JORDAN | Tuesday, 25 December 2007 | Views [516]

My backside was so raw I no longer knew if it was blood or sweat that dripped down my legs.  As I gripped the beast between them, I gnawed at my cheek in a vain attempt to hold back a gasp of pain.  I felt tears welling up but couldn't succumb to them.  It wouldn't be much longer.  It couldn't be.  I couldn't go on.  It was my third day camel trekking through the desert mountains in southern Jordan, and while I couldn't have known it then, it would be my last. 

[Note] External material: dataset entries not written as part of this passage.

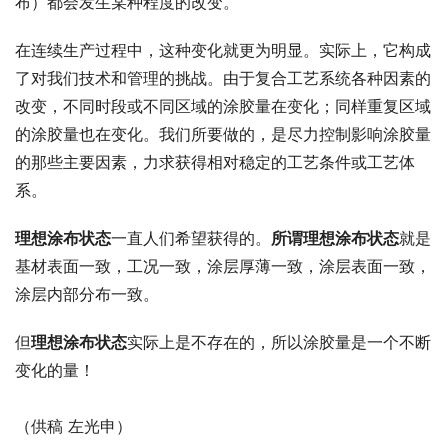
布）都会发生某种程度的改变。
在连续生产过程中，这种变化就更为明显。实际上，它构成
了对我们技术和管理的挑战。由于复合工艺系统各种因素的
改变，不同时段或不同区域的涂胶量在变化；同样重复区域
的涂胶量也在变化。我们所要做的，是尽力控制影响涂胶量
的那些主要因素，力求获得相对稳定的工艺条件或工艺体
系。
理想涂布状态
一直人们希望获得的。
所谓理想涂布状态
就是
基材表面一致，工况一致，涂层厚薄一致，涂层表面一致，
涂层内部分布一致。
但
理想涂布状态
实际上是不存在的，所以涂胶量是一个不断
变化的量！
（供稿 左光申）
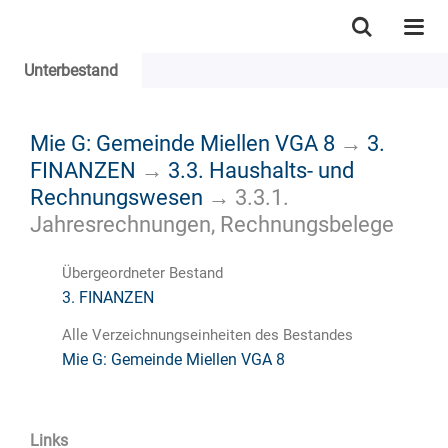
Unterbestand
Mie G: Gemeinde Miellen VGA 8
→
3.
FINANZEN
→
3.3. Haushalts- und
Rechnungswesen
→
3.3.1.
Jahresrechnungen, Rechnungsbelege
Übergeordneter Bestand
3. FINANZEN
Alle Verzeichnungseinheiten des Bestandes
Mie G: Gemeinde Miellen VGA 8
Links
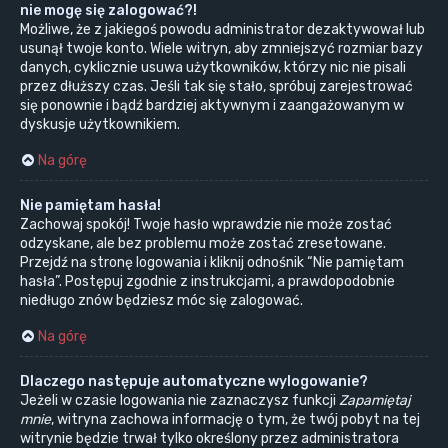
nie mogę się zalogować?!
Możliwe, że z jakiegoś powodu administrator dezaktywował lub
usunął twoje konto. Wiele witryn, aby zmniejszyć rozmiar bazy
danych, cyklicznie usuwa użytkowników, którzy nic nie pisali
przez dłuższy czas. Jeśli tak się stało, spróbuj zarejestrować
się ponownie i bądź bardziej aktywnym i zaangażowanym w
dyskusje użytkownikiem.
Na górę
Nie pamiętam hasła!
Zachowaj spokój! Twoje hasło wprawdzie nie może zostać
odzyskane, ale bez problemu może zostać zresetowane.
Przejdź na stronę logowania i kliknij odnośnik “Nie pamiętam
hasła”. Postępuj zgodnie z instrukcjami, a prawdopodobnie
niedługo znów będziesz móc się zalogować.
Na górę
Dlaczego następuje automatyczne wylogowanie?
Jeżeli w czasie logowania nie zaznaczysz funkcji
Zapamiętaj
mnie
, witryna zachowa informację o tym, że twój pobyt na tej
witrynie będzie trwał tylko określony przez administratora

As the sun passed through the horizon, we plodded closer towards our destination: a solitary cave on the outskirts of Petra, Jordan.  The intrigue of an ancient rose red city had drawn me there, but it was my current companion who had led me on this new path, this pain inducing path to a two millenia year old desert cave where we were to spend the night. 

He was a large boisterous man, and his name was Gasem.  He was a descendent of the ancient nomadic desert dwellers who once populated the ancient city.  I had met him days before and was invited to spend my nights with his family and my days camel trekking in and out of the city.    

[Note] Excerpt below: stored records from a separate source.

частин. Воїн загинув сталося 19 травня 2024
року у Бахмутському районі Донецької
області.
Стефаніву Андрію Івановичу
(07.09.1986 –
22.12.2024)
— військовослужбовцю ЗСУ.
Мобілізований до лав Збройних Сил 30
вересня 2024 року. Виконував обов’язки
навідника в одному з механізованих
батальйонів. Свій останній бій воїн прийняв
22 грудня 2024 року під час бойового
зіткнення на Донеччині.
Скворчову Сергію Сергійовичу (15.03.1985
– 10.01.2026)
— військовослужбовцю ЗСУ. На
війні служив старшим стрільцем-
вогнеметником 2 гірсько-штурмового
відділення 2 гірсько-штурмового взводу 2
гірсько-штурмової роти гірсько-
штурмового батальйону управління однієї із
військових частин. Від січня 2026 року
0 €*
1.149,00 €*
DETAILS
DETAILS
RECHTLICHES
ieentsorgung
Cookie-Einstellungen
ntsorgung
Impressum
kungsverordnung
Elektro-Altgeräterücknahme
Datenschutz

As our day's journey came to and end, I could hear the excited screams of Gasem's children.  Once we dismounted the beasts near his ancestral home, Gasem scooped the youngest ones into his arms.  His two wives busied themselves with preparing dinner while his older children set up camp.  Sore from the ride through rough terrain, I collapsed nearby.

"Tonight, old traditional Arabic food," Gasem announced as he waved me over to his side.

A large serving pan was set on a flat rock in front of him.  Inside floated soaked bread in a white, oily mixture.

"It is mansaf," Gasem's brother informed me.  "It is the food of our ancestors.  We still eat it many times."  He smiled and placed a piece of soaked bread in his mouth.  "It is very delicious."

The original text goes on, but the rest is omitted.